Each week, we tap the insight of Sam Stovall, Chief Equity Strategist for S&P Capital IQ, for his perspective on the current market.
EQ: Less than two weeks ago, the S&P 500 established a new all-time high and for the most part, stocks looked to be in pretty good shape. As we enter the fourth quarter, however, it seems like the market is suddenly asking a lot of questions about issues that aren’t really new. What happened to spark the sentiment shift?
Stovall: I think what’s happening right now is investors are experiencing an alphabet soup of emotional concerns, from China to the dollar, to Ebola, and the Fed.

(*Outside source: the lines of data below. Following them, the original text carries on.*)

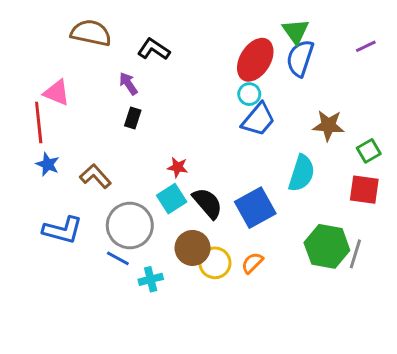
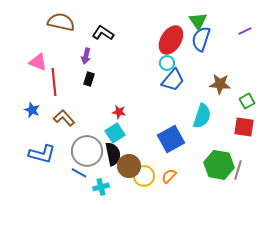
purple arrow: (128, 84) -> (86, 56), turned -133
red line: (39, 122) -> (54, 82), moved
black semicircle: (207, 203) -> (113, 154), moved, turned 30

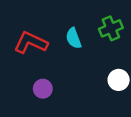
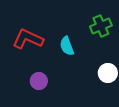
cyan semicircle: (74, 38) -> (67, 46), moved

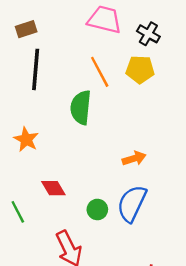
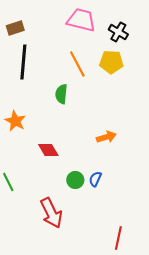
green semicircle: (81, 107) -> (61, 94), size x0.7
red diamond: (53, 188) -> (48, 150), moved
blue semicircle: (132, 204) -> (95, 179), moved, size x0.5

I say emotional concerns because those are very hard to quantify. It’s hard to quantify how Beijing will respond to the protestors in Hong Kong, and what the reactions from global stock markets will be.
The dollar is strengthening because we’re finding a bit of a flight to safety, combined with an attraction from international investors to come to the U.S. bond and stock markets. We continue to worry about the Fed and when they’re going to raise rates.
But the newest concern is the Ebola virus, and how it’s actually made it to the U.S. shores. The worry is whether this is just one of many concerns regarding Ebola, and if it gets spread across the U.S. It’s the things that are unquantifiable, in my opinion, at this point that are causing the greatest concern.
EQ: Earnings for Q3 officially begin next week. What are the expectations going in? There seems to be less negative sentiment heading into the reporting season than from recent quarters in the past.
Stovall: Expectations are actually pretty good. S&P Capital IQ consensus estimates project third-quarter bottom-line growth at 6.7%, which is basically in line with the estimates at the beginning of the second quarter. However, as we have mentioned before, the actual results usually end up being a good 3-4% higher on average, and that’s what happened this time around. We had estimated about 6.4%, and we ended up getting 10.3%
So the bar for Q3 has been set even a little bit higher at 6.7%. If history repeats itself, and there’s no guarantee it will, we could be seeing another 10%-plus quarter advance in S&P 500 earnings.
In addition, all 10 sectors are expected to post earnings increases—with the weakest being Consumer Staples at about 3%. Also, right now the negative-to-positive ratio is only 1.0, which is lower than the 15-year average of 2.4. So basically, we have the same number of negative and positive companies reporting at this point, whereas we usually have a much greater skewing toward the negative side of the ledger.
EQ: You stated in this week’s Sector Watch that the sell-off we’re experiencing could be induced by window dressing. How does this affect the market? Could it add to a deeper pullback or correction?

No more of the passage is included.